I’m trying to figure out where the natural wine movement fits into the revenge of the terroirists. Natural wine producers often fit the terroirist stereotype that Jonathan Nossiter established in Mondovino. In fact, Nossiter has written a book about them called Cultural Insurrection: A Manifesto for Arts, Agriculture, and Natural Wine.. Natural wine advocates in Nossiter’s telling of the story tend to define wine more narrowly than I do (something that I pointed out in reaction to Nossiter’s book), but they still contribute to the “revenge” I hope to see.
Not Exactly a Manifesto
Nossiter’s vision of wine sees a world of industrial wine versus natural wine and industrial wine needs to disappear because, well, it isn’t really wine at all. It’s just a toxic chemical concoction. A lot of people see wine in terms of a dichotomy — wine of the market versus wine of place, commercial wine versus fine wine, you get the idea. Generally they make this distinction in order to favor one type of wine — almost always the terroirist side of the equation.
My realist perspective is that there many types of wine, including high volume commercial wines. They are all wine and each category fills a consumer niche. What is important to me is that the big doesn’t crowd out the small, that terroir wines and the terroir that produces them endures. And that consumers understand the choices they make and their implications.
It’s a complicated situation, a fact easily illustrated by the case of Canadian billionaire Anthony von Mandl. Terroirist or not? You be the judge!
On one hand, von Mandl is the head of the company that makes Mike’s Hard Lemonade and White Claw hard seltzer. These terroir-free alco-pop beverages are insanely popular and my market research friends tell me that they are partly responsible for declining sales of inexpensive (and, it must be said, also relatively terroir-free) commodity wine.

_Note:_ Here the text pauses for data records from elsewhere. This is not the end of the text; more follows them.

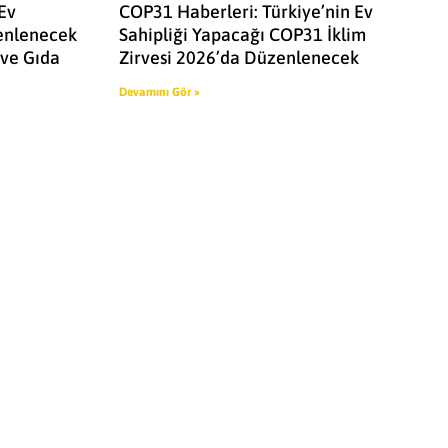
Ev
COP31 Haberleri: Türkiye’nin Ev
enlenecek
Sahipliği Yapacağı COP31 İklim
m ve Gıda
Zirvesi 2026’da Düzenlenecek
Devamını Gör »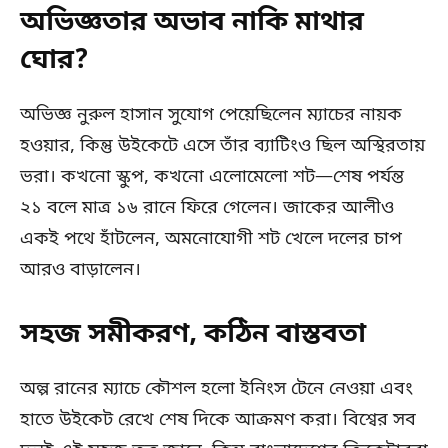
অভিজ্ঞতার অভাব নাকি মাথার
ঘোর?
অভিজ্ঞ নুরুল হাসান সুযোগ পেয়েছিলেন ম্যাচের নায়ক
হওয়ার, কিন্তু উইকেটে এসে তাঁর ব্যাটিংও ছিল অস্থিরতায়
ভরা। কখনো স্কুপ, কখনো এলোমেলো শট—শেষ পর্যন্ত
২১ বলে মাত্র ১৬ রানে ফিরে গেলেন। জাকের আলীও
একই পথে হাঁটলেন, অমনোযোগী শট খেলে দলের চাপ
আরও বাড়ালেন।
সহজ সমীকরণ, কঠিন বাস্তবতা
অল্প রানের ম্যাচে কৌশল হলো ইনিংস টেনে নেওয়া এবং
হাতে উইকেট রেখে শেষ দিকে আক্রমণ করা। বিশ্বের সব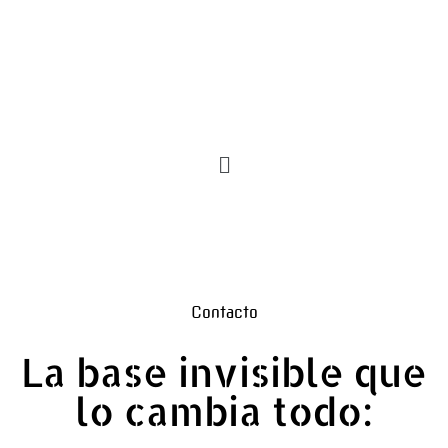
Contacto
La base invisible que
lo cambia todo: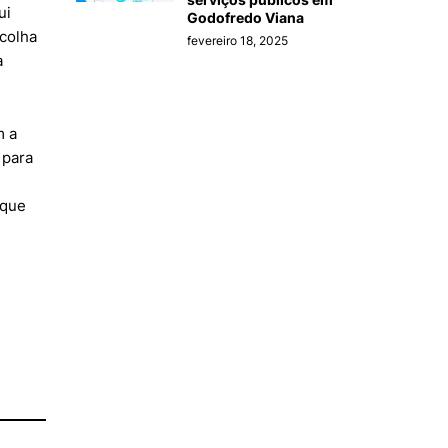
ui
Godofredo Viana
scolha
fevereiro 18, 2025
a
m a
 para
 que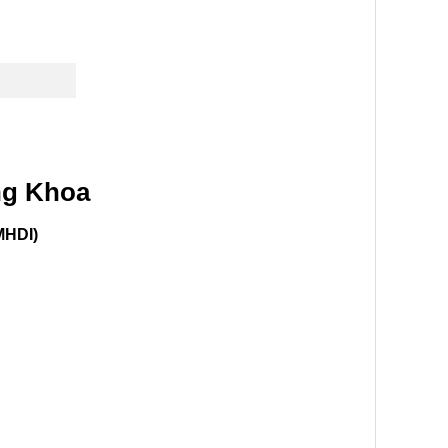
ng Khoa
MHDI)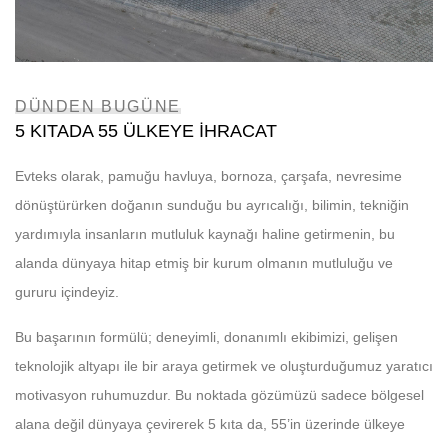
DÜNDEN BUGÜNE
5 KITADA 55 ÜLKEYE İHRACAT
Evteks olarak, pamuğu havluya, bornoza, çarşafa, nevresime
dönüştürürken doğanın sunduğu bu ayrıcalığı, bilimin, tekniğin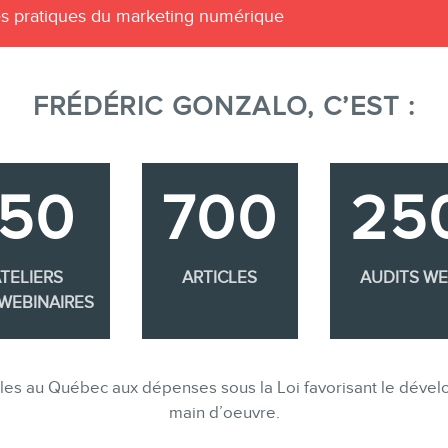
es pratiques du marketing numérique
FRÉDÉRIC GONZALO, C’EST :
350
700
25
TELIERS
ARTICLES
AUDITS W
WEBINAIRES
gibles au Québec aux dépenses sous la Loi favorisant le dév
main d’oeuvre.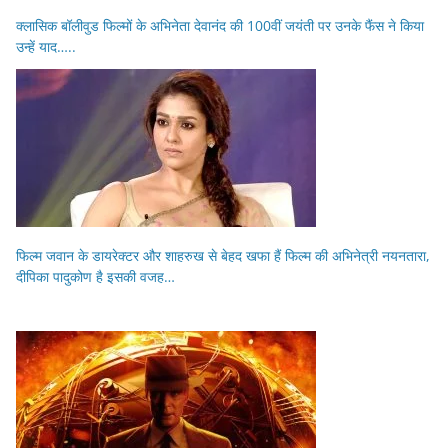
क्लासिक बॉलीवुड फिल्मों के अभिनेता देवानंद की 100वीं जयंती पर उनके फैंस ने किया
उन्हें याद…..
फिल्म जवान के डायरेक्टर और शाहरुख से बेहद खफा हैं फिल्म की अभिनेत्री नयनतारा,
दीपिका पादुकोण है इसकी वजह…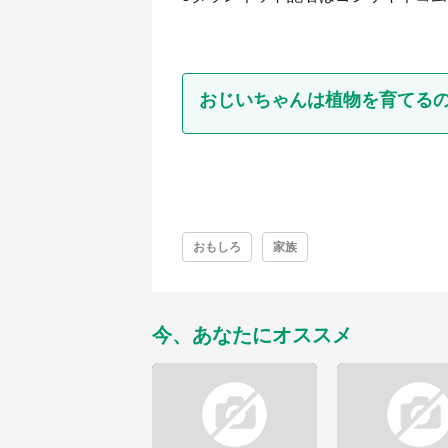
おじいちゃんは植物を育てる
おもしろ
家族
今、あなたにオススメ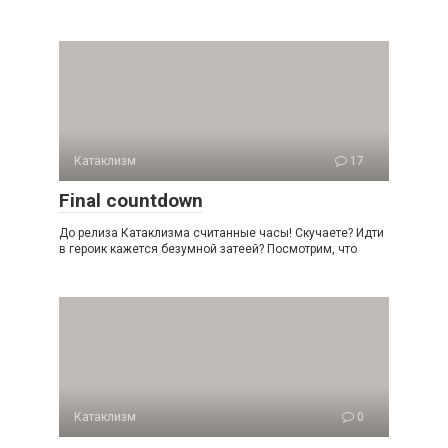
Катаклизм
17
Final countdown
До релиза Катаклизма считанные часы! Скучаете? Идти
в героик кажется безумной затеей? Посмотрим, что
Катаклизм
0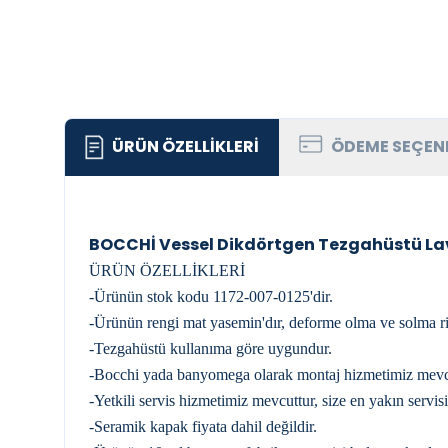
ÜRÜN ÖZELLIKLERI
ÖDEME SEÇEN
BOCCHİ Vessel Dikdörtgen Tezgahüstü L
ÜRÜN ÖZELLİKLERİ
-Ürünün stok kodu 1172-007-0125'dir.
-Ürünün rengi mat yasemin'dır, deforme olma ve solma ris
-Tezgahüstü kullanıma göre uygundur.
-Bocchi yada banyomega olarak montaj hizmetimiz mevcu
-Yetkili servis hizmetimiz mevcuttur, size en yakın servisi
-Seramik kapak fiyata dahil değildir.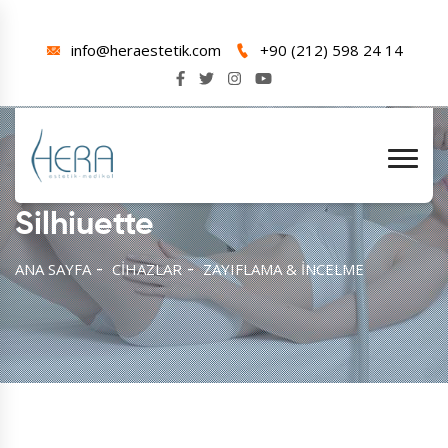
info@heraestetik.com
+90 (212) 598 24 14
Silhiuette
ANA SAYFA
CİHAZLAR
ZAYIFLAMA & İNCELME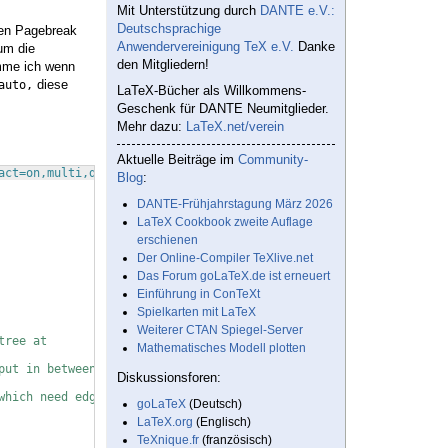
Mit Unterstützung durch
DANTE e.V.:
Deutschsprachige
 den Pagebreak
Anwendervereinigung TeX e.V.
Danke
 um die
den Mitgliedern!
omme ich wenn
diese
auto,
LaTeX-Bücher als Willkommens-
Geschenk für DANTE Neumitglieder.
Mehr dazu:
LaTeX.net/verein
Aktuelle Beiträge im
Community-
act=on,multi,dvipsnames,svgnames,x11names
]
{
scrreprt
}
Blog
:
DANTE-Frühjahrstagung März 2026
LaTeX Cookbook zweite Auflage
erschienen
Der Online-Compiler TeXlive.net
Das Forum goLaTeX.de ist erneuert
Einführung in ConTeXt
Spielkarten mit LaTeX
Weiterer CTAN Spiegel-Server
tree at
Mathematisches Modell plotten
put in between the tree parts
Diskussionsforen:
which need edge restoration
goLaTeX
(Deutsch)
LaTeX.org
(Englisch)
TeXnique.fr
(französisch)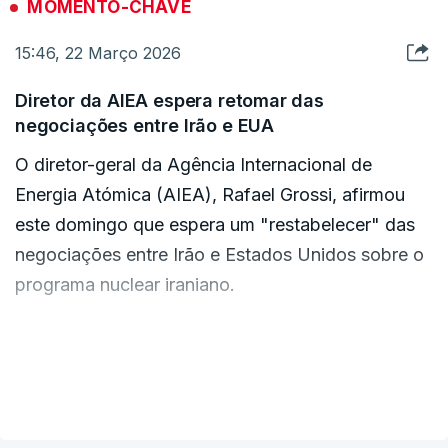
MOMENTO-CHAVE
22, 2026
15:46, 22 Março 2026
Diretor da AIEA espera retomar das
negociações entre Irão e EUA
O diretor-geral da Agência Internacional de
Energia Atómica (AIEA), Rafael Grossi, afirmou
este domingo que espera um "restabelecer" das
negociações entre Irão e Estados Unidos sobre o
programa nuclear iraniano.
"Tenho tido conversas importantes aqui, na Casa
Brancam e também com o Irão. Há alguns
VER MAIS
contactos, e esperamos poder restabelecer esta
linha de comunicação", afirmou Grossi em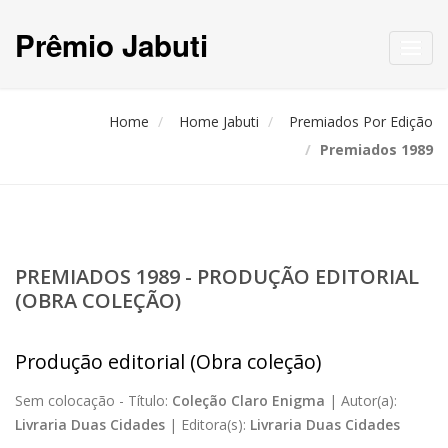
Prêmio Jabuti
Toggl
navig
Home
Home Jabuti
Premiados Por Edição
Premiados 1989
PREMIADOS 1989 - PRODUÇÃO EDITORIAL
(OBRA COLEÇÃO)
Produção editorial (Obra coleção)
Sem colocação -
Título:
Coleção Claro Enigma
|
Autor(a):
Livraria Duas Cidades
|
Editora(s):
Livraria Duas Cidades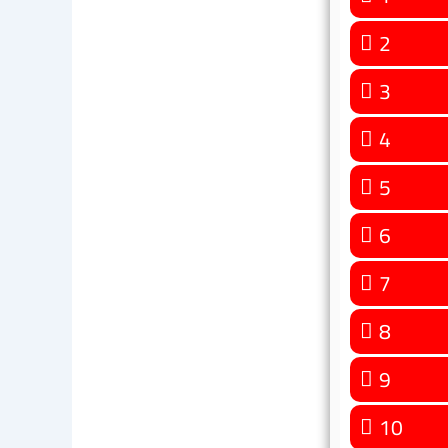
2
3
4
5
6
7
8
9
10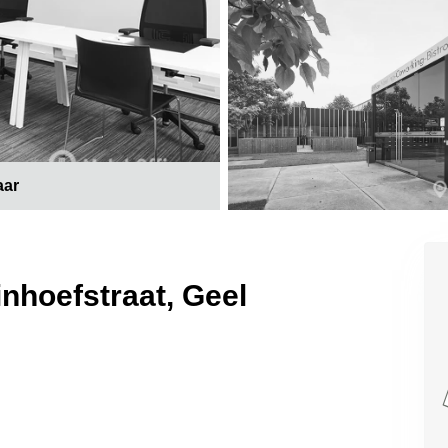
aar
nhoefstraat, Geel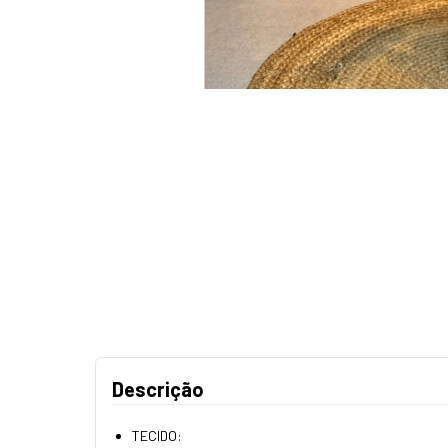
Descrição
TECIDO: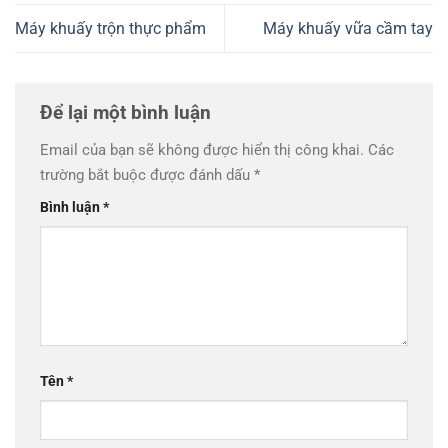
Máy khuấy trộn thực phẩm
Máy khuấy vữa cầm tay
Để lại một bình luận
Email của bạn sẽ không được hiển thị công khai.
Các
trường bắt buộc được đánh dấu
*
Bình luận
*
Tên
*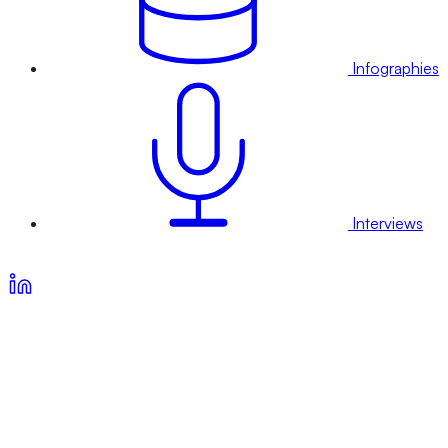
Infographies
Interviews
Voir nos offres d’abonnement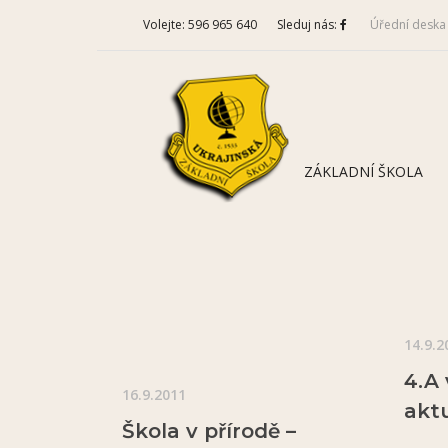
Volejte: 596 965 640
Sleduj nás:
Úřední deska
ZÁKLADNÍ ŠKOLA
14.9.2
4.A 
16.9.2011
aktu
Škola v přírodě –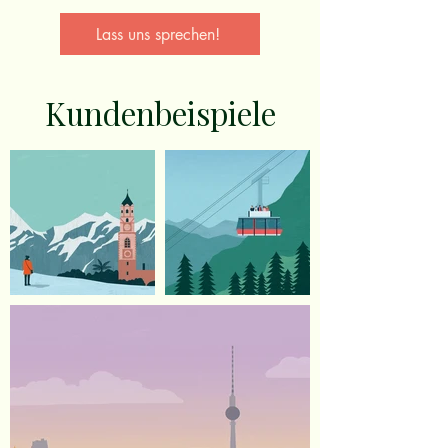
Lass uns sprechen!
Kundenbeispiele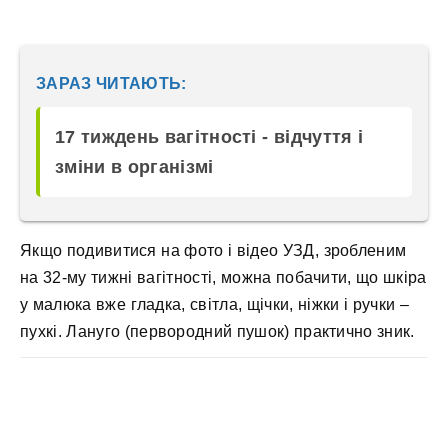
ЗАРАЗ ЧИТАЮТЬ:
17 тиждень вагітності - відчуття і
зміни в організмі
Якщо подивитися на фото і відео УЗД, зробленим
на 32-му тижні вагітності, можна побачити, що шкіра
у малюка вже гладка, світла, щічки, ніжки і ручки –
пухкі. Лануго (первородний пушок) практично зник.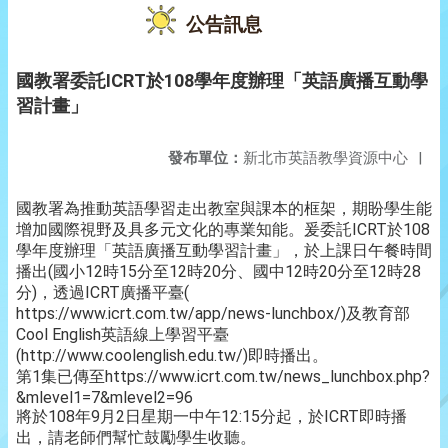
公告訊息
國教署委託ICRT於108學年度辦理「英語廣播互動學
習計畫」
發布單位：
新北市英語教學資源中心
|
國教署為推動英語學習走出教室與課本的框架，期盼學生能
增加國際視野及具多元文化的專業知能。爰委託ICRT於108
學年度辦理「英語廣播互動學習計畫」，於上課日午餐時間
播出(國小12時15分至12時20分、國中12時20分至12時28
分)，透過ICRT廣播平臺(
https://www.icrt.com.tw/app/news-lunchbox/)及教育部
Cool English英語線上學習平臺
(http://www.coolenglish.edu.tw/)即時播出。
第1集已傳至https://www.icrt.com.tw/news_lunchbox.php?
&mlevel1=7&mlevel2=96
將於108年9月2日星期一中午12:15分起，於ICRT即時播
出，請老師們幫忙鼓勵學生收聽。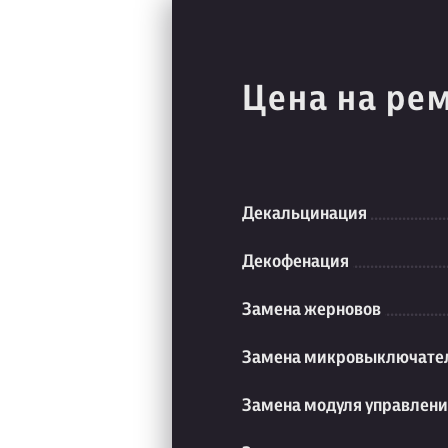
Цена на ре
Декальцинация
Декофенация
Замена жерновов
Замена микровыключате
Замена модуля управлен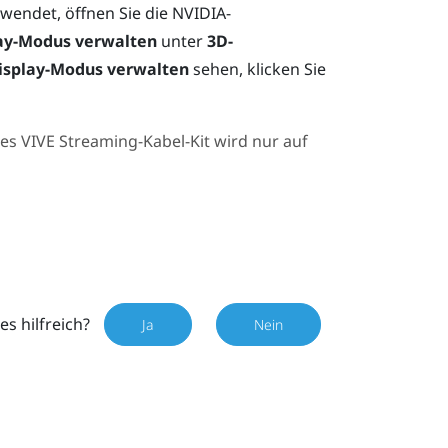
rwendet, öffnen Sie die
NVIDIA
-
ay-Modus verwalten
unter
3D-
isplay-Modus verwalten
sehen, klicken Sie
des
VIVE Streaming-Kabel-Kit
wird nur auf
es hilfreich?
Ja
Nein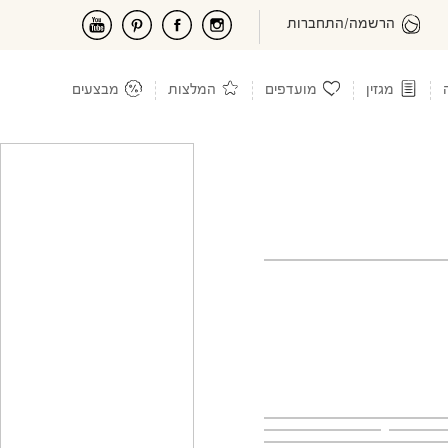
הרשמה/התחברות
מגזין
מועדפים
המלצות
מבצעים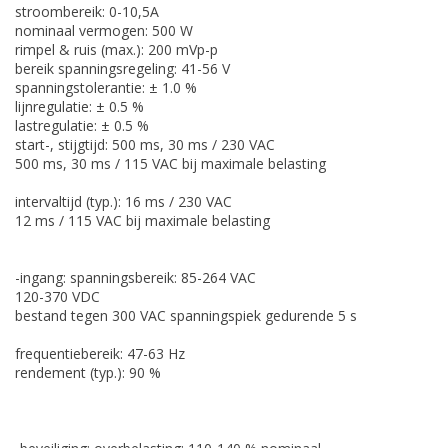
stroombereik: 0-10,5A
nominaal vermogen: 500 W
rimpel & ruis (max.): 200 mVp-p
bereik spanningsregeling: 41-56 V
spanningstolerantie: ± 1.0 %
lijnregulatie: ± 0.5 %
lastregulatie: ± 0.5 %
start-, stijgtijd: 500 ms, 30 ms / 230 VAC
500 ms, 30 ms / 115 VAC bij maximale belasting
intervaltijd (typ.): 16 ms / 230 VAC
12 ms / 115 VAC bij maximale belasting
-ingang: spanningsbereik: 85-264 VAC
120-370 VDC
bestand tegen 300 VAC spanningspiek gedurende 5 s
frequentiebereik: 47-63 Hz
rendement (typ.): 90 %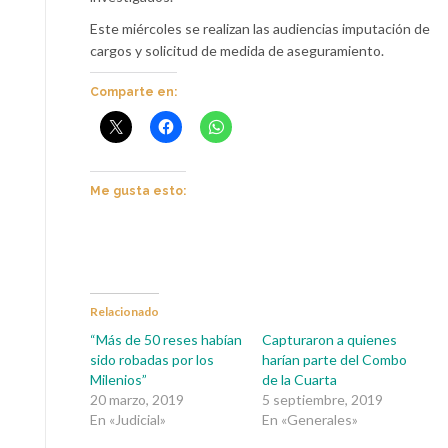
Este miércoles se realizan las audiencias imputación de
cargos y solicitud de medida de aseguramiento.
Comparte en:
Me gusta esto:
Relacionado
“Más de 50 reses habían
Capturaron a quienes
sido robadas por los
harían parte del Combo
Milenios”
de la Cuarta
20 marzo, 2019
5 septiembre, 2019
En «Judicial»
En «Generales»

On the other hand, however, von Mandl is the Robert Mondavi of the Okanagan Valley in Canada. He’s the founder of iconic Mission Hill Winery and, according to a recently VinePair report, is a driving force in British Columbia’s organic wine movement. Six wineries in von Mandl’s Mark Anthony Group are leading the charge, converting about 1300 acres to organic viticulture: Mission Hill Family Estate, CedarCreek Estate Winery, Road 13 Vineyards, Liquidity Wines, Martin’s Lane and Checkmate Artisanal Winery.
Do you appreciate irony here? White Claw money funding a terroirist revenge in the beautiful Okanagan Valley.
Whether you think of terroirism as a broad phenomenon or a narrow reaction movement, I hope you can see its importance in the wine wars of today and the battles of tomorrow. Are we all really terroirists now? No, not really. But the I think the wine world has come a long way from the David versus Goliath world of Mondovino.
“We are all Keynesians now” is the comment commonly attributed to Friedman and Nixon and if they were still alive they would probably repeat the saying again. I cannot think of any time in the past 40 years when fiscal policy has been more important.
A phrase that I’d said frequently for years was echoed in the middle of this article. “It’s not that I’m anti-Big-Business. It’s just that I’m pro-Small-Business.”
“”We are all Keynesians now” is the comment commonly attributed to Friedman and Nixon and if they were still alive they would probably repeat the saying again. I cannot think of any time in the past 40 years when fiscal policy has been more important.”
What do you mean with this at the end. Why is fiscal policy so important? And what should it be? Is it in relation to Covid19 recovery, or the terroirists?
Sorry I wasn’t clearer, Paul. Many economists think that monetary policy has reached its current limits in terms of ability to stimulate the economy, so the focus now, much more than in the last couple of decades, is on government (fiscal) policy. So it is about the economy not terroir. Thanks for your comment.